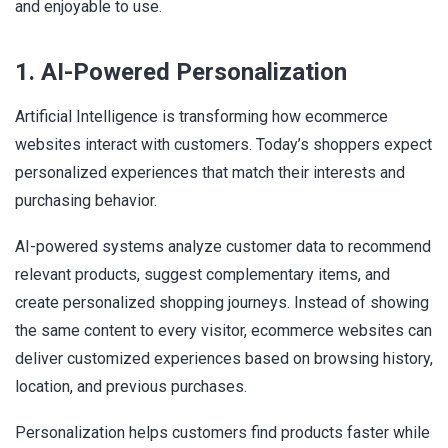
and enjoyable to use.
1. AI-Powered Personalization
Artificial Intelligence is transforming how ecommerce
websites interact with customers. Today’s shoppers expect
personalized experiences that match their interests and
purchasing behavior.
AI-powered systems analyze customer data to recommend
relevant products, suggest complementary items, and
create personalized shopping journeys. Instead of showing
the same content to every visitor, ecommerce websites can
deliver customized experiences based on browsing history,
location, and previous purchases.
Personalization helps customers find products faster while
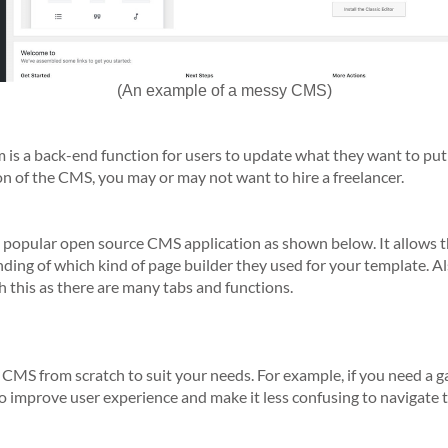
(An example of a messy CMS)
 a back-end function for users to update what they want to put o
n of the CMS, you may or may not want to hire a freelancer.
 popular open source CMS application as shown below. It allows t
nding of which kind of page builder they used for your template. 
h this as there are many tabs and functions.
MS from scratch to suit your needs. For example, if you need a gal
s to improve user experience and make it less confusing to navigate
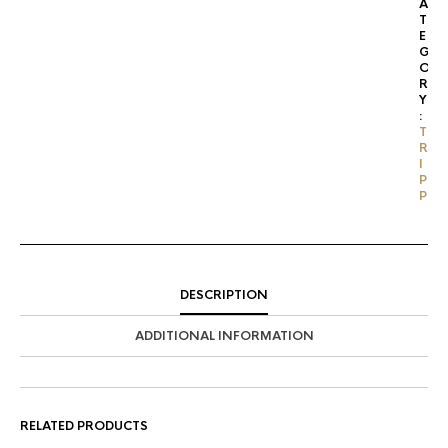
A
T
E
G
O
R
Y
:
T
R
I
P
P
DESCRIPTION
ADDITIONAL INFORMATION
RELATED PRODUCTS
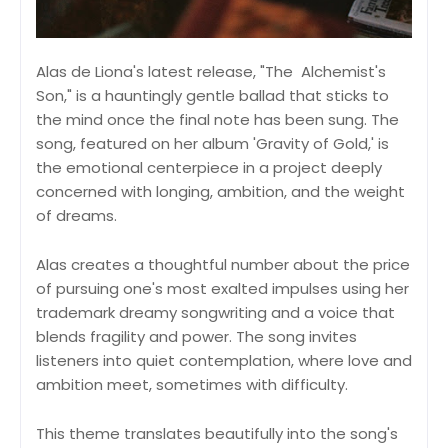
Alas de Liona's latest release, "The Alchemist's
Son," is a hauntingly gentle ballad that sticks to
the mind once the final note has been sung. The
song, featured on her album 'Gravity of Gold,' is
the emotional centerpiece in a project deeply
concerned with longing, ambition, and the weight
of dreams.
Alas creates a thoughtful number about the price
of pursuing one's most exalted impulses using her
trademark dreamy songwriting and a voice that
blends fragility and power. The song invites
listeners into quiet contemplation, where love and
ambition meet, sometimes with difficulty.
This theme translates beautifully into the song's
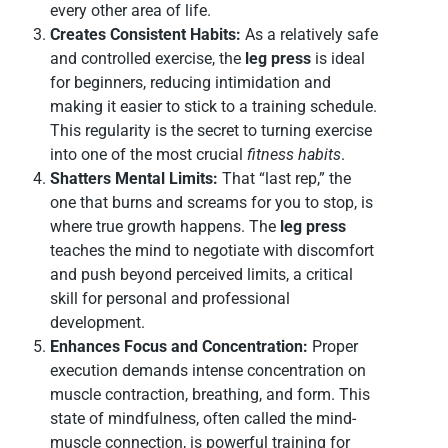
every other area of life.
Creates Consistent Habits:
As a relatively safe
and controlled exercise, the
leg press
is ideal
for beginners, reducing intimidation and
making it easier to stick to a training schedule.
This regularity is the secret to turning exercise
into one of the most crucial
fitness habits
.
Shatters Mental Limits:
That “last rep,” the
one that burns and screams for you to stop, is
where true growth happens. The
leg press
teaches the mind to negotiate with discomfort
and push beyond perceived limits, a critical
skill for personal and professional
development.
Enhances Focus and Concentration:
Proper
execution demands intense concentration on
muscle contraction, breathing, and form. This
state of mindfulness, often called the mind-
muscle connection, is powerful training for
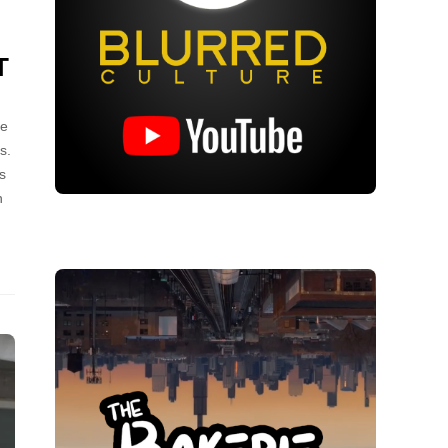
T
ce
s.
s
n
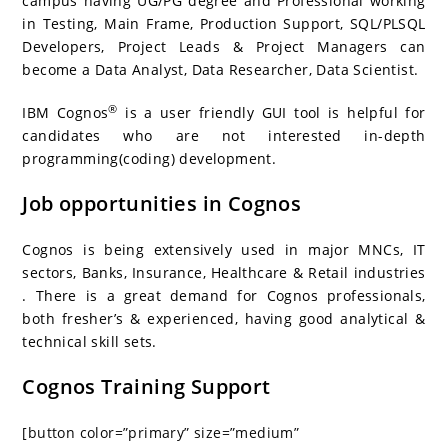
campus having UG/PG degree and Professional working
in Testing, Main Frame, Production Support, SQL/PLSQL
Developers, Project Leads & Project Managers can
become a Data Analyst, Data Researcher, Data Scientist.
®
IBM Cognos
is a user friendly GUI tool is helpful for
candidates who are not interested in-depth
programming(coding) development.
Job opportunities in Cognos
Cognos is being extensively used in major MNCs, IT
sectors, Banks, Insurance, Healthcare & Retail industries
. There is a great demand for Cognos professionals,
both fresher’s & experienced, having good analytical &
technical skill sets.
Cognos Training Support
[button color=”primary” size=”medium”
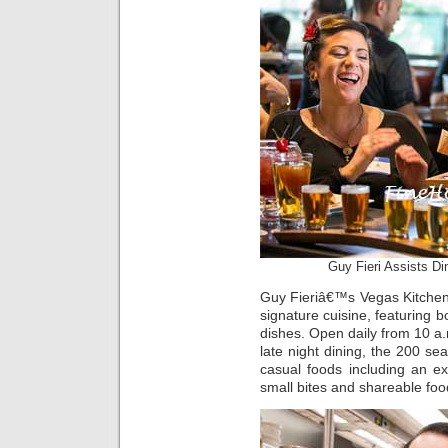
Guy Fieri Assists D
Guy Fieriâ€™s Vegas Kitchen 
signature cuisine, featuring b
dishes. Open daily from 10 a.
late night dining, the 200 sea
casual foods including an ex
small bites and shareable foo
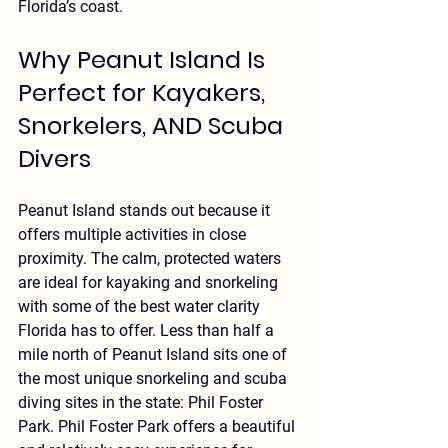
Florida’s coast.
Why Peanut Island Is 
Perfect for Kayakers, 
Snorkelers, AND Scuba 
Divers
Peanut Island stands out because it 
offers 
multiple activities in close 
proximity
. The calm, protected waters 
are ideal for kayaking and snorkeling 
with some of the best water clarity 
Florida has to offer. Less than half a 
mile north of Peanut Island sits one of 
the most unique snorkeling and scuba 
diving sites in the state: Phil Foster 
Park. Phil Foster Park offers a beautiful 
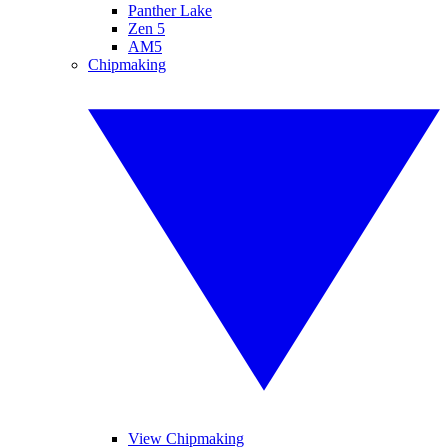
Panther Lake
Zen 5
AM5
Chipmaking
View Chipmaking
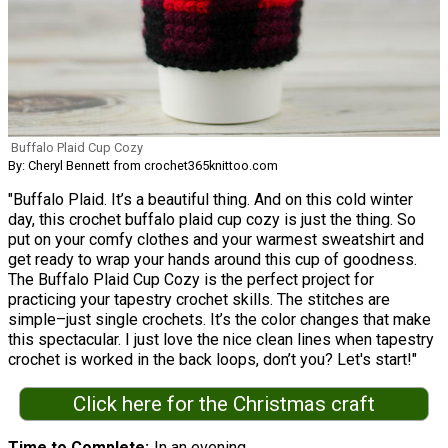
Buffalo Plaid Cup Cozy
By: Cheryl Bennett from crochet365knittoo.com
"Buffalo Plaid. It’s a beautiful thing. And on this cold winter
day, this crochet buffalo plaid cup cozy is just the thing. So
put on your comfy clothes and your warmest sweatshirt and
get ready to wrap your hands around this cup of goodness.
The Buffalo Plaid Cup Cozy is the perfect project for
practicing your tapestry crochet skills. The stitches are
simple–just single crochets. It’s the color changes that make
this spectacular. I just love the nice clean lines when tapestry
crochet is worked in the back loops, don’t you? Let's start!"
Click here for the Christmas craft
Time to Complete
In an evening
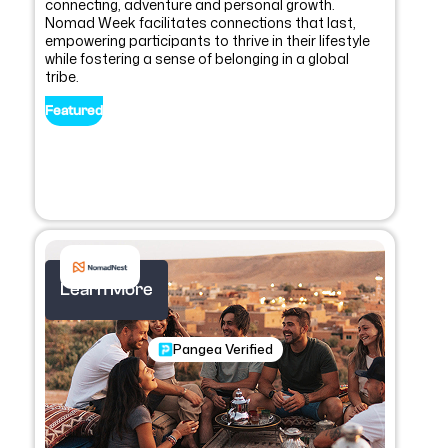
connecting, adventure and personal growth.
Nomad Week facilitates connections that last,
empowering participants to thrive in their lifestyle
while fostering a sense of belonging in a global
tribe.
Featured
Learn More
Pangea Verified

**What to do**. Look through the records and gather each line with the word "offers".

**Completed exercise**.
offers 
Park. Phil Foster Park offers a beautiful 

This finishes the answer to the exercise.